(Page-level text extractions)
----

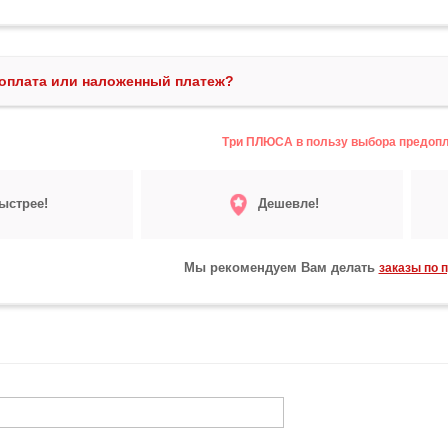
оплата или наложенный платеж?
Три ПЛЮСА в пользу выбора предоп
ыстрее!
Дешевле!
Мы рекомендуем Вам делать
заказы по 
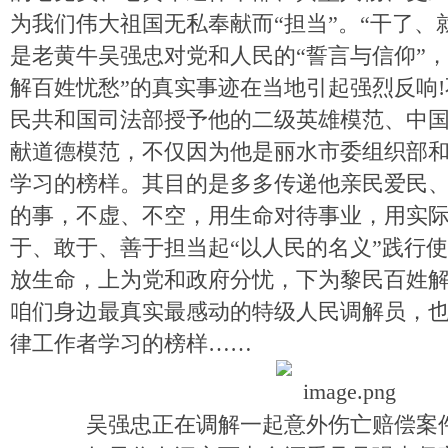
为我们伟大祖国无私奉献而“担当”。“干了、
是老黄牛吴强忠对党和人民的“誓言与信仰”，
解百姓忧愁”的真实事迹在当地引起强烈反响
民共和国司法部授予他的二级英雄模范、中
献道德模范，不仅因为他是丽水市委组织部
学习的榜样。其目的是多多传递他亲民爱民
的事，不虚、不空，用生命对待事业，用实
于、敢于、善于担当起“以人民的名义”践行
放生命，上为党和政府分忧，下为黎民百姓
咱们身边最真实最感动的特级人民调解员，
律工作者学习的榜样……
吴强忠正在调解一起意外伤亡赔偿案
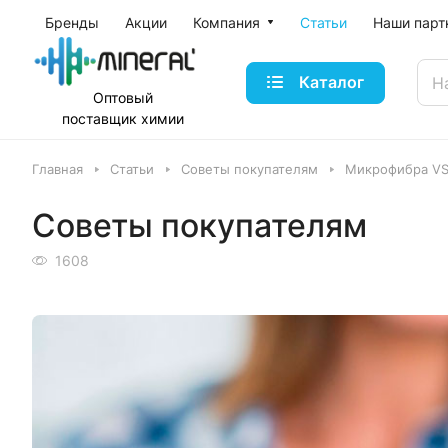
Бренды
Акции
Компания
Статьи
Наши парт
Каталог
Оптовый
поставщик
химии
Главная
Статьи
Советы покупателям
Микрофибра VS 
Советы покупателям
1608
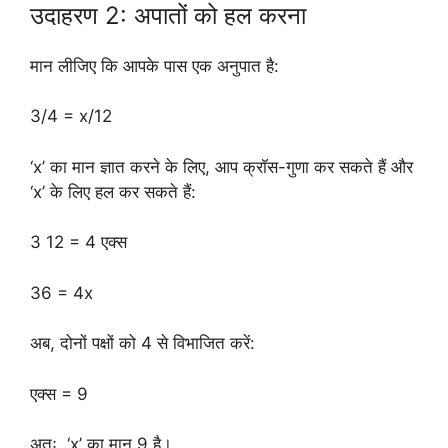
उदाहरण 2: अपातों को हल करना
मान लीजिए कि आपके पास एक अनुपात है:
3/4 = x/12
‘x’ का मान ज्ञात करने के लिए, आप क्रॉस-गुणा कर सकते हैं और
‘x’ के लिए हल कर सकते हैं:
3 12 = 4 एक्स
36 = 4x
अब, दोनों पक्षों को 4 से विभाजित करें:
एक्स = 9
अतः, ‘x’ का मान 9 है।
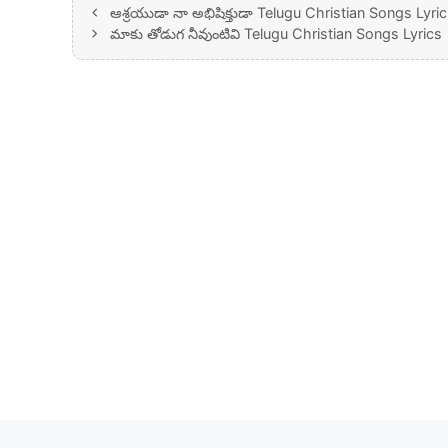
ఆశ్రయుడా నా అభిషిక్తుడా Telugu Christian Songs Lyri
మాకు తోడుగ నీవుంటివి Telugu Christian Songs Lyrics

----

> Description of the task: Retype each line of the records exactly as it reads; no pictures belong in the copy.

> Task response:
оплата или наложенный платеж?
Три ПЛЮСА в пользу выбора предоп
ыстрее!
Дешевле!
Мы рекомендуем Вам делать
заказы по 
为我们伟大祖国无私奉献而“担当”。“干了、
是老黄牛吴强忠对党和人民的“誓言与信仰”，
解百姓忧愁”的真实事迹在当地引起强烈反响
民共和国司法部授予他的二级英雄模范、中
献道德模范，不仅因为他是丽水市委组织部
学习的榜样。其目的是多多传递他亲民爱民
的事，不虚、不空，用生命对待事业，用实
于、敢于、善于担当起“以人民的名义”践行
放生命，上为党和政府分忧，下为黎民百姓
咱们身边最真实最感动的特级人民调解员，
律工作者学习的榜样……
吴强忠正在调解一起意外伤亡赔偿案
Бренды
Акции
Компания
Статьи
Наши парт
Каталог
Оптовый
поставщик
химии
Главная
Статьи
Советы покупателям
Микрофибра VS 
Советы покупателям
1608
उदाहरण 2: अपातों को हल करना
मान लीजिए कि आपके पास एक अनुपात है:
3/4 = x/12
‘x’ का मान ज्ञात करने के लिए, आप क्रॉस-गुणा कर सकते हैं और
‘x’ के लिए हल कर सकते हैं:
3 12 = 4 एक्स
36 = 4x
अब, दोनों पक्षों को 4 से विभाजित करें:
एक्स = 9
अतः, ‘x’ का मान 9 है।
ఆశ్రయుడా నా అభిషిక్తుడా Telugu Christian Songs Lyri
మాకు తోడుగ నీవుంటివి Telugu Christian Songs Lyrics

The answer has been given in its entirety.